*** Exercise materials Section Begins ***

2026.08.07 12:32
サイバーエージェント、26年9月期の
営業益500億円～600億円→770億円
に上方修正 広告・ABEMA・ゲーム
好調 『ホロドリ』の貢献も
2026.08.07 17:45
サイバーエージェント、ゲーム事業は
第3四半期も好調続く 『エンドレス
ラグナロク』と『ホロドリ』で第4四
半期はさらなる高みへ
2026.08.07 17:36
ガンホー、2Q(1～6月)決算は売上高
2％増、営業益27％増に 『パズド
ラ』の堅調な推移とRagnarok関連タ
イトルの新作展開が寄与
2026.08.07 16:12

*** Exercise materials Section Ends ***
*** Exercise materials Section Begins ***

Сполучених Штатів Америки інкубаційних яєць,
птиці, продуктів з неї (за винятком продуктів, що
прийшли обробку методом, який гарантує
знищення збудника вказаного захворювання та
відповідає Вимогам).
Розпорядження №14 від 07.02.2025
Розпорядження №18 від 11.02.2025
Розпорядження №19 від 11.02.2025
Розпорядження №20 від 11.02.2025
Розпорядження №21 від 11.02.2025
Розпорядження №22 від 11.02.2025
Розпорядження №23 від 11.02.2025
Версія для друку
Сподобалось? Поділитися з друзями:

*** Exercise materials Section Ends ***
*** Exercise materials Section Begins ***

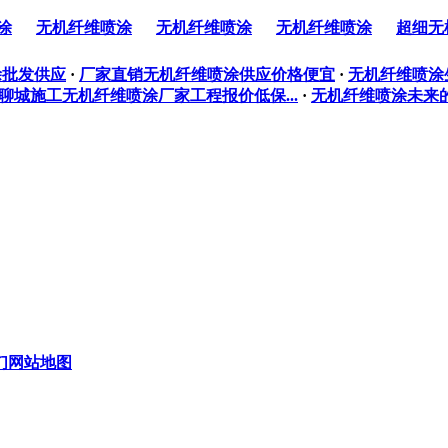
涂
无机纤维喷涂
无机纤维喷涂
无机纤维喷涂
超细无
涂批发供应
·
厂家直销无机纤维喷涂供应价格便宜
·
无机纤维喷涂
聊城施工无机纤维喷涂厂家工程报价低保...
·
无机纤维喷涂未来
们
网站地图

*** Exercise materials Section Ends ***

### Your assignment
Of the records above, copy each line that includes "サイバーエージェント".

### Answer to this task
サイバーエージェント、26年9月期の
サイバーエージェント、ゲーム事業は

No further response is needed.